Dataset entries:
--- START ---

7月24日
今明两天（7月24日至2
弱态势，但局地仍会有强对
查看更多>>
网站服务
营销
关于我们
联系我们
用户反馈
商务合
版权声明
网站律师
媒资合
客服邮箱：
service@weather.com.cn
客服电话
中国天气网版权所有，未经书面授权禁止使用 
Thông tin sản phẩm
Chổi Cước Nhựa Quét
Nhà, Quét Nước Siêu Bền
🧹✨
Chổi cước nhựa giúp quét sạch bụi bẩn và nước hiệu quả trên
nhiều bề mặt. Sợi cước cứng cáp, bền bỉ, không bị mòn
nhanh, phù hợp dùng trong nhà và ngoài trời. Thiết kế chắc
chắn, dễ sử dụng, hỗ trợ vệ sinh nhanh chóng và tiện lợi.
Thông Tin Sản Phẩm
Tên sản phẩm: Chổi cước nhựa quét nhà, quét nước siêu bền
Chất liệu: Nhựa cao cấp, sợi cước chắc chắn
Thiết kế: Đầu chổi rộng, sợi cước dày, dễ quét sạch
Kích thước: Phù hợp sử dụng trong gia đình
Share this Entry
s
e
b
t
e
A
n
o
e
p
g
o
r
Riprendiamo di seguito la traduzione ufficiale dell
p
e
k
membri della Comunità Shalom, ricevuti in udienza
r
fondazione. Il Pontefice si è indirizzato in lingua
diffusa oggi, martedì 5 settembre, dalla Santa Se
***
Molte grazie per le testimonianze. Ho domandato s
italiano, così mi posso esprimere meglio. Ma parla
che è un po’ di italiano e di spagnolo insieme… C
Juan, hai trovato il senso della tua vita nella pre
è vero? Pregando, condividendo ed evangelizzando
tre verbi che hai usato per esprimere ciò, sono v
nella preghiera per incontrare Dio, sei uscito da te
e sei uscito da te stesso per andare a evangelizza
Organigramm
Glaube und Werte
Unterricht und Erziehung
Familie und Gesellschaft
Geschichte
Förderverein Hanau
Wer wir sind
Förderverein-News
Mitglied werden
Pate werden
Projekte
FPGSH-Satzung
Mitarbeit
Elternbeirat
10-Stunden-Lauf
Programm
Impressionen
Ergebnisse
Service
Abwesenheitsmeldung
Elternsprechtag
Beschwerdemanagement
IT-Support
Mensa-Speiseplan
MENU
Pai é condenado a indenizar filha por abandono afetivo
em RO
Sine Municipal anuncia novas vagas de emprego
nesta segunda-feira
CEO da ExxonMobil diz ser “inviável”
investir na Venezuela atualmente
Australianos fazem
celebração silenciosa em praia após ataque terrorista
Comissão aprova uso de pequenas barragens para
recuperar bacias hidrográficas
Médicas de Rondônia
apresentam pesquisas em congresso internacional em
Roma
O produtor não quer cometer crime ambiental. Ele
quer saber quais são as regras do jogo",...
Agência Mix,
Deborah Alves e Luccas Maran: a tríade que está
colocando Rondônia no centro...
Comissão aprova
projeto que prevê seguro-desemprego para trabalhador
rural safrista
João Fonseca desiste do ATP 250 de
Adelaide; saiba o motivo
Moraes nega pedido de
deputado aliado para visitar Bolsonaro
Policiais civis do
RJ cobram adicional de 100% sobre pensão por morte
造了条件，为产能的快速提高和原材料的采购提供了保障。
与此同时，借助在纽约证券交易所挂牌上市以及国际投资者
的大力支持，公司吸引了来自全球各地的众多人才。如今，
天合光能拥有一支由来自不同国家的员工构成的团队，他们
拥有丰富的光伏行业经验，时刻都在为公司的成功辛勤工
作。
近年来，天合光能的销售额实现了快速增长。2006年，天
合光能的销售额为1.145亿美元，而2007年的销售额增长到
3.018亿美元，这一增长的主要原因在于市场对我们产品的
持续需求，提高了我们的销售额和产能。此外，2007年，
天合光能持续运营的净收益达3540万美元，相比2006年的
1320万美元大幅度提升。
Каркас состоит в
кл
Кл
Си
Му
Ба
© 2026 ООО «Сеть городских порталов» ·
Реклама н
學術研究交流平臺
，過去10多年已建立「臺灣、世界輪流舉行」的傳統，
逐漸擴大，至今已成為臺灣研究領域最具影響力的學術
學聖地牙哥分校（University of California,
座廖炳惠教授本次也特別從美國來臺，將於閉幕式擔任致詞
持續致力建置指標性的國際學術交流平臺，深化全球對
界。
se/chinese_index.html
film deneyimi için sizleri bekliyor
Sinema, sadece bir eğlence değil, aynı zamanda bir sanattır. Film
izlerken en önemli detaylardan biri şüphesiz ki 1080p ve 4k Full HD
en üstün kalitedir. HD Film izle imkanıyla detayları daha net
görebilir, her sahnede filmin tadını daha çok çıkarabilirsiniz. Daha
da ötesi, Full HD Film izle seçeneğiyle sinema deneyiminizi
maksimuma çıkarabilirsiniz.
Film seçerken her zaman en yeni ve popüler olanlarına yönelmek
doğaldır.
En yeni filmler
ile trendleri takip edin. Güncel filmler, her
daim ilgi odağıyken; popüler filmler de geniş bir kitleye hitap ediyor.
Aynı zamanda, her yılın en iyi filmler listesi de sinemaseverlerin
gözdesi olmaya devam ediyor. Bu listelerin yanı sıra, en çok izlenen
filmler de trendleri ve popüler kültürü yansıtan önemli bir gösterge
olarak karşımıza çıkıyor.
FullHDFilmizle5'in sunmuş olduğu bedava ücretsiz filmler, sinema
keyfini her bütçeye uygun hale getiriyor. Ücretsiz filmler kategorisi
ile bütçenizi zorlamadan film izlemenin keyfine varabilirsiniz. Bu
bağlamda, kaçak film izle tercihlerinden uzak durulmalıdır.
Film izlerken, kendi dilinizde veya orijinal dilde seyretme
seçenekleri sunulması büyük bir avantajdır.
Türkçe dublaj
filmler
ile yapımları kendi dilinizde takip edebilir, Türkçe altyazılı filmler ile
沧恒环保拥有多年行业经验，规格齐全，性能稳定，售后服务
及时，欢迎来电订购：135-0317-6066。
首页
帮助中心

--- END ---
--- START ---

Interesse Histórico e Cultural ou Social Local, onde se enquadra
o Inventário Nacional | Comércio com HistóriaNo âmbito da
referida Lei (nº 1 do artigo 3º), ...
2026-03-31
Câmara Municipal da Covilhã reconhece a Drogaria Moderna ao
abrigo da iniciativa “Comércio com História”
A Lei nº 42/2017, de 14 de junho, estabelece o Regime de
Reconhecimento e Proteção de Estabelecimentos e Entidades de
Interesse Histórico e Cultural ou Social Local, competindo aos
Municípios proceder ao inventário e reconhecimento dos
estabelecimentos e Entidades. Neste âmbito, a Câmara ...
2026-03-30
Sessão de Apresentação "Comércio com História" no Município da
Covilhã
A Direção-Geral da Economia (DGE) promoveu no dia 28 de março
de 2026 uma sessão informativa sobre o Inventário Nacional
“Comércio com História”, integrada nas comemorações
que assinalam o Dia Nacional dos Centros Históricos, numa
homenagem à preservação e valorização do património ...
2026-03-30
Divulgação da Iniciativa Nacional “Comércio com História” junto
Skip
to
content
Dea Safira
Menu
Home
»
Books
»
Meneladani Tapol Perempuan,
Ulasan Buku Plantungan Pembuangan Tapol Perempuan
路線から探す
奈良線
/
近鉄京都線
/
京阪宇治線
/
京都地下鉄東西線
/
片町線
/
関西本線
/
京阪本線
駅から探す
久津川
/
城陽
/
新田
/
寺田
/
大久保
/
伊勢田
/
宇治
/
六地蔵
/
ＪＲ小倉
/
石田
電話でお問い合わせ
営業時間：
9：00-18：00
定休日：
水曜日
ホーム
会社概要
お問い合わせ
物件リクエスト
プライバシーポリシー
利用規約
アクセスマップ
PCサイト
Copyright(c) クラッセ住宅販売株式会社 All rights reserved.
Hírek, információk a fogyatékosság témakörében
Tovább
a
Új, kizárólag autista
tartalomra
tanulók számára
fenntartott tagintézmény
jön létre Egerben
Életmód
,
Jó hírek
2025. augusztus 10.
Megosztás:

--- END ---
--- START ---

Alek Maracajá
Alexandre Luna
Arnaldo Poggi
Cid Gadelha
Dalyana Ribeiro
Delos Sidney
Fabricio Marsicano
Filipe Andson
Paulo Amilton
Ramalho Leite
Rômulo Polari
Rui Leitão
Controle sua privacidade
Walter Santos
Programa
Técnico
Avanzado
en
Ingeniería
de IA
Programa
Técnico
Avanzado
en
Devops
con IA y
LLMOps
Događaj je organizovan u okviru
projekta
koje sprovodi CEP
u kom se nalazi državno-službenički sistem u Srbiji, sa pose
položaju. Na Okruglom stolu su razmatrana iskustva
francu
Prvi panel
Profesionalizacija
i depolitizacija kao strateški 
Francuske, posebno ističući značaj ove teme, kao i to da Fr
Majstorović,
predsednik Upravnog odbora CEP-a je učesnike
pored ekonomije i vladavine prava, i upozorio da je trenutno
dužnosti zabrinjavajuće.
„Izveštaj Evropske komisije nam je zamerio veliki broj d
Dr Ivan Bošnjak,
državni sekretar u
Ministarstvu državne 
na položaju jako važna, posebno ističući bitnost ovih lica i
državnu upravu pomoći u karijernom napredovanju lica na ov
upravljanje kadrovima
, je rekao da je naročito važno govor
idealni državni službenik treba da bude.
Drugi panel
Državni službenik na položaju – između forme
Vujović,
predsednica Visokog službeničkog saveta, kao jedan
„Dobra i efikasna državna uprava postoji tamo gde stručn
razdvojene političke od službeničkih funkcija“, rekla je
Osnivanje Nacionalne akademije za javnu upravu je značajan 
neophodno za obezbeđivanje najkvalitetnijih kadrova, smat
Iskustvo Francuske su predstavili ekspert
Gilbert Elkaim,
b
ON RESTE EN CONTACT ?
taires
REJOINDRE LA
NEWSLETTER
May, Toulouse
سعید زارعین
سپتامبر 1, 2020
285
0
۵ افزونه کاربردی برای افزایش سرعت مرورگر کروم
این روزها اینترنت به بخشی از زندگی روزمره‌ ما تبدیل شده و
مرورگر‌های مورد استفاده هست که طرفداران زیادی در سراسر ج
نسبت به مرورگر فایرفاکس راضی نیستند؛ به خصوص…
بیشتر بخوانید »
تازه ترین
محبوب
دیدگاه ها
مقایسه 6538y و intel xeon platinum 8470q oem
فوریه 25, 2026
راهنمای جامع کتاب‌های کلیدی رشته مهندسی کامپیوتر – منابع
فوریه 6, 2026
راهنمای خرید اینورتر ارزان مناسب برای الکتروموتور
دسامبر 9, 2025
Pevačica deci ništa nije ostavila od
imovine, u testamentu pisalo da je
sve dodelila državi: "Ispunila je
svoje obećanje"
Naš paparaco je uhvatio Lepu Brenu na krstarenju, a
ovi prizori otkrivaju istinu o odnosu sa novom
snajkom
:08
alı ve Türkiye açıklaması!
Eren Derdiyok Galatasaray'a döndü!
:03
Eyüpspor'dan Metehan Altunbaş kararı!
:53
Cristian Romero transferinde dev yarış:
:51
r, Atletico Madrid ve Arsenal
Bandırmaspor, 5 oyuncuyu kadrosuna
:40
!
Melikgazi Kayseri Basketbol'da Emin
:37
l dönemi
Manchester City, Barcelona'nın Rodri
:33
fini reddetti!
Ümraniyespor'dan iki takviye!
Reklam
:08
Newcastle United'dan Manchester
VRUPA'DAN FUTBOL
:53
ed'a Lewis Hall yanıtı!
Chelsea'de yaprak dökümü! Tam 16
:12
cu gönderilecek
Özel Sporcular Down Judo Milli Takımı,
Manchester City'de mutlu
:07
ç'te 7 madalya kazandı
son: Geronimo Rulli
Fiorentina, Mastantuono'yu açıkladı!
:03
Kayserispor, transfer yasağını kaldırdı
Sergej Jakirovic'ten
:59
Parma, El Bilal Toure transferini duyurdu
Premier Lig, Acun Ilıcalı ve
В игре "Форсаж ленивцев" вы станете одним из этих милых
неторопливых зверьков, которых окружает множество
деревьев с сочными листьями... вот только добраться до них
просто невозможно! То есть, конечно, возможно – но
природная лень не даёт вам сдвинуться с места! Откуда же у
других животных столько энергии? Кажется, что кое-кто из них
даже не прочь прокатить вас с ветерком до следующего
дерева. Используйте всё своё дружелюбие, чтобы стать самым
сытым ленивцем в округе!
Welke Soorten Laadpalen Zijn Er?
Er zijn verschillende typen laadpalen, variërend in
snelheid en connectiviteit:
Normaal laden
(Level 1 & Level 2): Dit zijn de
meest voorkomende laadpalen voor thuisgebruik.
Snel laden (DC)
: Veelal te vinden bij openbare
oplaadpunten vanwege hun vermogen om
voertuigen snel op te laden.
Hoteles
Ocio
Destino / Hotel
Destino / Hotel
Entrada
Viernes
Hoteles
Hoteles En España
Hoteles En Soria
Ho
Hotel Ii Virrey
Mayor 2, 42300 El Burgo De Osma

--- END ---

• _WORK ITEM_:
Search the entries for the string "italiano" and copy each line where it occurs.

• _ANSWER BELOW_:
italiano, così mi posso esprimere meglio. Ma parla
che è un po’ di italiano e di spagnolo insieme… C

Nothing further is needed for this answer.